Seen & Heard: What’s Next for 111 Church?

••• C. sent over dramatic video that serves as a reminder for all of us to thank the FDNY for its efforts on the 111 Church fire. (I can’t even imagine what it must feel like to climb a ladder that high, let alone knowing that the building is on fire.) Meanwhile, the commenter going by the name of Neighbor had this to add: “Spoke to a commercial tenant from the Park Place side. Luckily no significant damage to the offices but everyone must vacate. Building is condemned.” The Department of Buildings website does indeed indicate a vacate order, because “FDNY requests a structural stability inspection due to a five-alarm fire.” I’ll check in with the DOB tomorrow to see whether the inspection has been completed—and whether the building is, in fact, condemned. There has been speculation about whether the fire was intentional, but before you insinuate arson, bear in mind that 111 Church sits outside of the historic district, so it could’ve been torn down at the owner’s discretion (and it’s not as if there were rent-control tenants anyone needed to force out). Even if the building isn’t condemned, of course, the owner might logically determine that starting over makes more sense than trying to repair it.

••• “PSA” is shooting tomorrow in the Walker/Broadway area. That would most likely stand for “public service announcement,” but who knows?

••• And “Law & Order: SVU” is back like a bad penny tomorrow in the Chambers/Broadway area.

••• Confirmation of Eyvette Boutique at 321 Broadway.

••• The buildings on the east side of W. Broadway between Warren and Murray have been reduced to a pile of rubble. The second photo shows the back windows of the New York Dolls building that I mentioned earlier. Sorry, guys, but they’re covered up.

 

6 Comments

  1. It could well be that the (Asian) restaurant cooking exhaust chimney mentioned by FDNY was not cleaned of grease every 3 months as per code or its ansul fire suppression system failed to operate for some reason. That could have started (or failed to extinguish) a fire.

  2. How do u know they couldn’t cleaned of grease every 3 months?

    • I do not know anything.

      *However, as reported in today’s Tribeca Trib, multiple tenants said the duct was leaking grease. *The super and building management knew it, as indicated by changing the dirty tile.
      *The fire is reported to have started in the duct.
      *The flammable grease residue from any cooking exhaust deposits onto the interior walls of the duct.
      *The duct is metal and not going to combust. The insulation is either 3M blanket or calcium block and neither will combust.

      Ducts cleaned timely do not leak grease. Ducts are code required to be liquid tight, with welded seams. It takes a lot of grease build up and maintenance neglect for enough grease (even to find a tiny pinhole) to leak from a legal duct.

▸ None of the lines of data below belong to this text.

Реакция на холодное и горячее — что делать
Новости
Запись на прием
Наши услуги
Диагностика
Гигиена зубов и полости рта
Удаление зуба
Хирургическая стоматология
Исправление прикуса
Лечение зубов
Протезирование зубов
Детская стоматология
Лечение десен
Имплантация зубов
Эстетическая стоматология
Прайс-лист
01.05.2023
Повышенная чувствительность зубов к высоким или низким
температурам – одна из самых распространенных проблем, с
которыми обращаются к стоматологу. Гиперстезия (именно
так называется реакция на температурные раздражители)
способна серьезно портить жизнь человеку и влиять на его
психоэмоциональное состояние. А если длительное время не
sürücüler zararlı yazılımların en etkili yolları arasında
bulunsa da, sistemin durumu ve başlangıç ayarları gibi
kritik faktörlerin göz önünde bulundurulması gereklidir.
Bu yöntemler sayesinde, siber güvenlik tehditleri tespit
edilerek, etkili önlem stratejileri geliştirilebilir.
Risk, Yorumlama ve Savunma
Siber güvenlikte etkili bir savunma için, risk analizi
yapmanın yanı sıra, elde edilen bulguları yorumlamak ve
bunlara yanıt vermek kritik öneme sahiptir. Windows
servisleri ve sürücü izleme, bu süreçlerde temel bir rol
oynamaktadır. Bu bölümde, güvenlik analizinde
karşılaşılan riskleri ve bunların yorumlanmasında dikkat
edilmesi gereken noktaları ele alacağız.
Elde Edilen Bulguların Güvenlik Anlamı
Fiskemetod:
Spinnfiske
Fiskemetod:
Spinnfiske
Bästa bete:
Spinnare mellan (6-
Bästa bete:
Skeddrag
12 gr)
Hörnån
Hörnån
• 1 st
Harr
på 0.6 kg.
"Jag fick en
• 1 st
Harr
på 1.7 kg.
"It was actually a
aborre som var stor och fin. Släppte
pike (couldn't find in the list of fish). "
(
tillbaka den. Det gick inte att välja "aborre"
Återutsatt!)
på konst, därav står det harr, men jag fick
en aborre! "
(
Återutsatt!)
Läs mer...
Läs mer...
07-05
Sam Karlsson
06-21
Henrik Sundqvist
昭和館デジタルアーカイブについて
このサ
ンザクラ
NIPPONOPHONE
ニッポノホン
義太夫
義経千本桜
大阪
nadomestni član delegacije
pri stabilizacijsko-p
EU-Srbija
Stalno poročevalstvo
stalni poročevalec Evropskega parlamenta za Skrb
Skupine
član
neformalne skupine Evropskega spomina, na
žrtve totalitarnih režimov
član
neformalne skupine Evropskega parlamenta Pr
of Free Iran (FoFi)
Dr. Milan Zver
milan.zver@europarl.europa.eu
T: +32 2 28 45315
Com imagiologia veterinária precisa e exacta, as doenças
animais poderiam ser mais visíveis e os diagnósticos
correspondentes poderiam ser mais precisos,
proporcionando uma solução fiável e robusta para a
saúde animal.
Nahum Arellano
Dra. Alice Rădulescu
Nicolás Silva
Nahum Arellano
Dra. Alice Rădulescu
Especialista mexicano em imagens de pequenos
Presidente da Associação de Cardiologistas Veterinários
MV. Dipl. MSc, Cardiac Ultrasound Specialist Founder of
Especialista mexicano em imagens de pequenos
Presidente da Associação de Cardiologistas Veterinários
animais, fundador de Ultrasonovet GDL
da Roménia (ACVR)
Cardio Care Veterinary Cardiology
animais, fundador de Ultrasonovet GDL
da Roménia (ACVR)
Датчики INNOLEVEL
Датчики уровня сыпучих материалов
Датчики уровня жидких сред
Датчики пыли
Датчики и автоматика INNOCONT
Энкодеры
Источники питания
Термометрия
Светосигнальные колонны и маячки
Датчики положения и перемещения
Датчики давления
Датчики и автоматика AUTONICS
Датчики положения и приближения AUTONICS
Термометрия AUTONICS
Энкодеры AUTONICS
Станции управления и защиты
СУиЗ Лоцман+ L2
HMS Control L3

      The restaurant was closed in August for maintenance, equipment, and other conditions. It’s not implausible that the exhaust cleaning was similarly lax.

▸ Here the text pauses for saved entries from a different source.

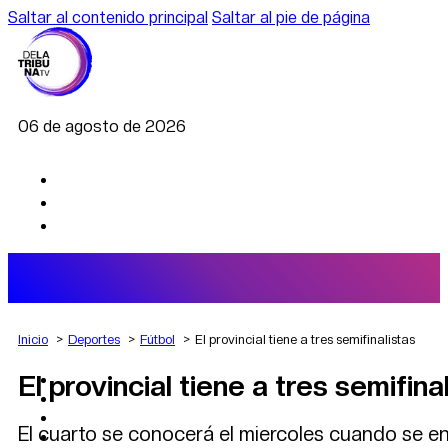
Saltar al contenido principal
Saltar al pie de página
06 de agosto de 2026
Inicio
Deportes
Fútbol
El provincial tiene a tres semifinalistas
El provincial tiene a tres semifina
AGRO
DEPORTES
ECONOMÍA
El cuarto se conocerá el miercoles cuando se en
POLÍTICA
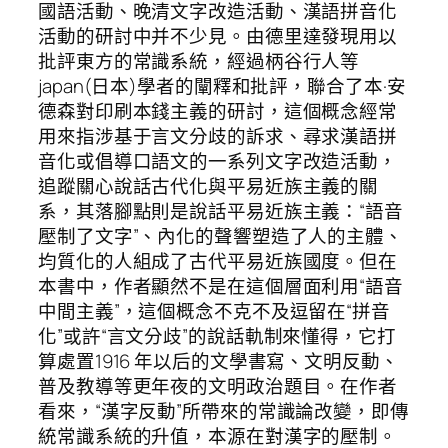
國語活動、晚清文字改造活動、漢語拼音化
活動的研討中并不少見。由德里達發現用以
批評東方的常識系統，經過柄谷行人等
japan(日本)學者的闡釋和批評，聯合了本·安
德森對印刷本錢主義的研討，這個概念經常
用來指涉基于言文分歧的訴求、尋求漢語拼
音化或倡導口語文的一系列文字改造活動，
追蹤關心說話古代化與平易近族主義的關
系，其落腳點則是說話平易近族主義：“語音
壓制了文字”、內化的聲響塑造了人的主體、
均質化的人組成了古代平易近族國度。但在
本書中，作者顯然不是在這個層面利用“語音
中間主義”，這個概念不克不及逗留在“拼音
化”或許“言文分歧”的說話軌制來懂得，它打
算處置1916 年以后的文學書寫、文明反動、
普及教導等更年夜的文明政治題目。在作者
看來，“漢字反動”所帶來的常識論改變，即傳
統常識系統的升值，本源在對漢字的壓制。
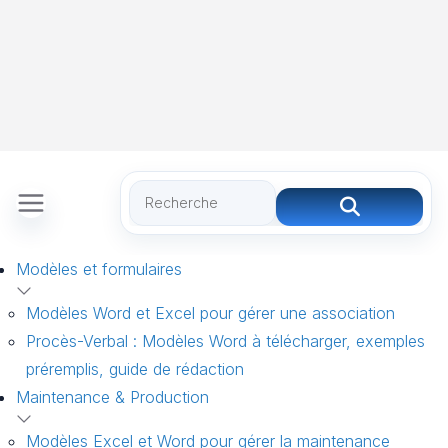
Modèles et formulaires
Modèles Word et Excel pour gérer une association
Procès-Verbal : Modèles Word à télécharger, exemples
préremplis, guide de rédaction
Maintenance & Production
Modèles Excel et Word pour gérer la maintenance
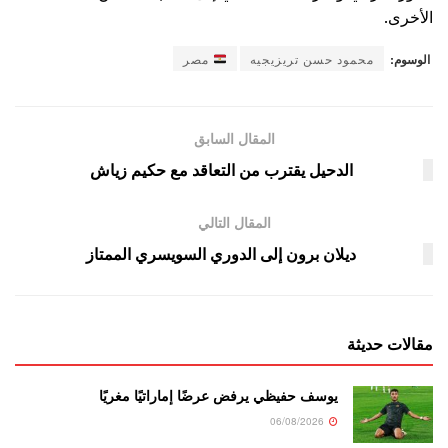
الأخرى.
الوسوم:
محمود حسن تريزيجيه
مصر
المقال السابق
الدحيل يقترب من التعاقد مع حكيم زياش
المقال التالي
ديلان برون إلى الدوري السويسري الممتاز
مقالات حديثة
يوسف حفيظي يرفض عرضًا إماراتيًا مغريًا
06/08/2026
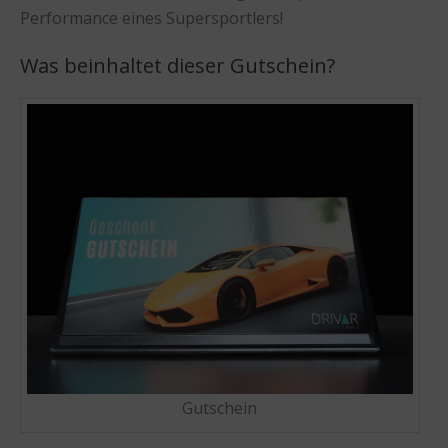
Performance eines Supersportlers!
Was beinhaltet dieser Gutschein?
Gutschein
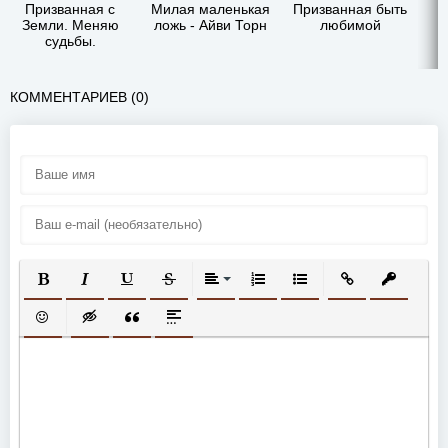
Призванная с
Милая маленькая
Призванная быть
Земли. Меняю
ложь - Айви Торн
любимой
судьбы.
Воспитываю
мужей - Tais
Xarper
КОММЕНТАРИЕВ (0)
ПОЛУЖИРНЫЙ
КУРСИВ
ПОДЧЕРКНУТЫЙ
ЗАЧЕРКНУТЫЙ
ВЫРАВНИВАНИЕ
НУМЕРОВАННЫЙ СПИСОК
МАРКИРОВАННЫЙ СП
ВСТАВИТЬ ССЫ
ВСТАВИТ
ВСТАВИТЬ СМАЙЛИК
ВСТАВКА СКРЫТОГО ТЕКСТА
ВСТАВКА ЦИТАТЫ
ВСТАВКА СПОЙЛЕРА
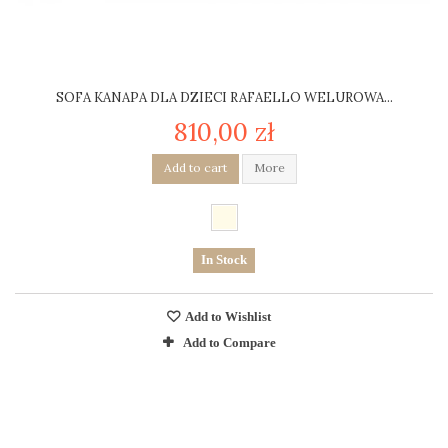
SOFA KANAPA DLA DZIECI RAFAELLO WELUROWA...
810,00 zł
Add to cart
More
In Stock
Add to Wishlist
Add to Compare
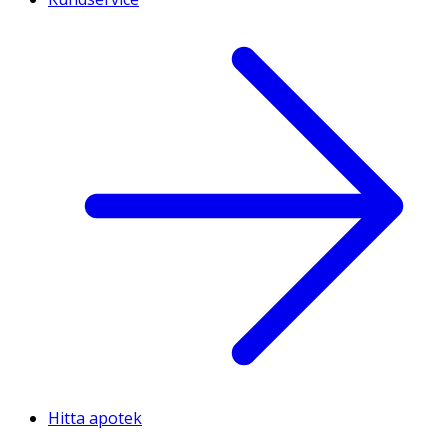
Hitta apotek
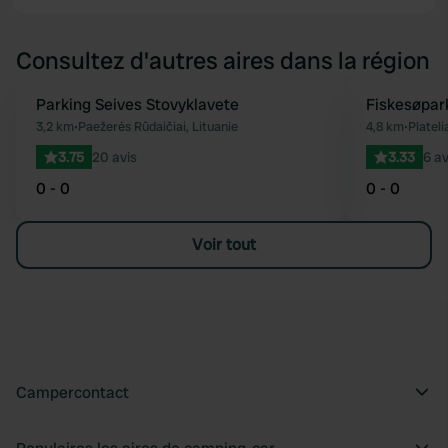
Consultez d'autres aires dans la région
Parking Seives Stovyklavete
Fiskesøpar
Préféré
3,2 km
•
Paežerės Rūdaičiai, Lituanie
4,8 km
•
Plateli
3.75
20 avis
3.33
6 av
0 - 0
0 - 0
Voir tout
Campercontact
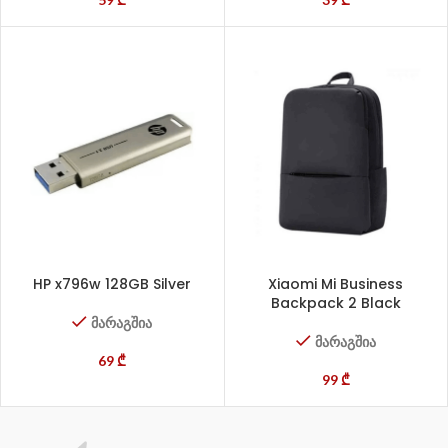
HP x796w 128GB Silver
Xiaomi Mi Business
Backpack 2 Black
მარაგშია
მარაგშია
69
₾
99
₾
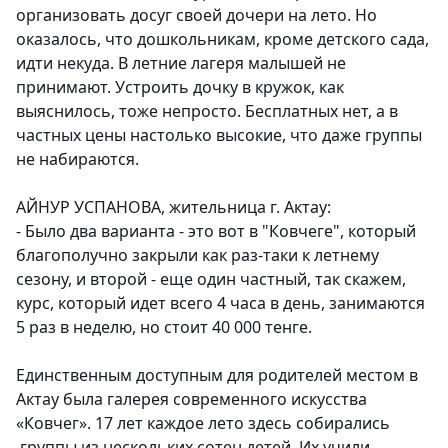
организовать досуг своей дочери на лето. Но
оказалось, что дошкольникам, кроме детского сада,
идти некуда. В летние лагеря малышей не
принимают. Устроить дочку в кружок, как
выяснилось, тоже непросто. Бесплатных нет, а в
частных цены настолько высокие, что даже группы
не набираются.
АЙНУР УСПАНОВА, жительница г. Актау:
- Было два варианта - это вот в "Ковчеге", который
благополучно закрыли как раз-таки к летнему
сезону, и второй - еще один частный, так скажем,
курс, который идет всего 4 часа в день, занимаются
5 раз в неделю, но стоит 40 000 тенге.
Единственным доступным для родителей местом в
Актау была галерея современного искусства
«Ковчег». 17 лет каждое лето здесь собирались
группы из нескольких сотен детей. Их учили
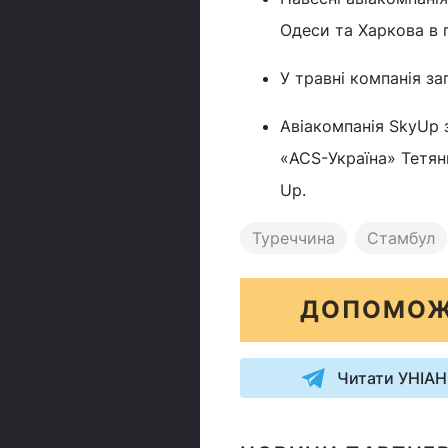
Одеси та Харкова в 
У травні компанія з
Авіакомпанія SkyUp з
«ACS-Україна» Тетян
Up.
Туреччина
Стамбул
ДОПОМОЖ
Читати УНІАН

      Violations recorded in the following area (s), a Notice of Violation issued and establishment ordered closed by the Department of Health at the initial operational cycle inspection conducted on 08/18/2017.
      “Critical” violations are displayed in red.
      Violation points: 61
      Sanitary Violations
      1) Cold food item held above 41º F (smoked fish and reduced oxygen packaged foods above 38 ºF) except during necessary preparation.
      2) Food not cooled by an approved method whereby the internal product temperature is reduced from 140º F to 70º F or less within 2 hours, and from 70º F to 41º F or less within 4 additional hours.
      3) Insufficient or no refrigerated or hot holding equipment to keep potentially hazardous foods at required temperatures.
      4) Personal cleanliness inadequate. Outer garment soiled with possible contaminant. Effective hair restraint not worn in an area where food is prepared.
      5) Food not protected from potential source of contamination during storage, preparation, transportation, display or service.
      6) Non-food contact surface improperly constructed. Unacceptable material used. Non-food contact surface or equipment improperly maintained and/or not properly sealed, raised, spaced or movable to allow accessibility for cleaning on all sides, above and underneath the unit.

      Ann, the restaurant owner Ahn Nguyen was reported by the Trib to have no comment. She or her partner should have all the records of cleaning, paid invoices from the licensed kitchen exhaust duct cleaner for cleaning the vertical stack and the horizontal ducts at the hood, as well as the hood, monthly filter cleaning or replacements, canceled payment checks, etc. The kitchen hood is required to have a sticker on it showing when the next cleaning was due.

  3. Most decent professional restaurants have a contract to have their grease traps cleaned every 3 months. The process takes less than 30 minutes and is vacuumed out.

    • I thought grease traps were in the drains, not vent ducts. But I could be wrong.

    • Grease traps are mechanical interceptors that prevent grease from clogging sewer drain pipes and city sewer mains.

      They have nothing to do with the kitchen exhaust duct systems for venting grease laden vapor from gas cooking, except that in both cases the grease is a by product of the production and consumption of restaurant food and that good practice requires timely periodic maintenance.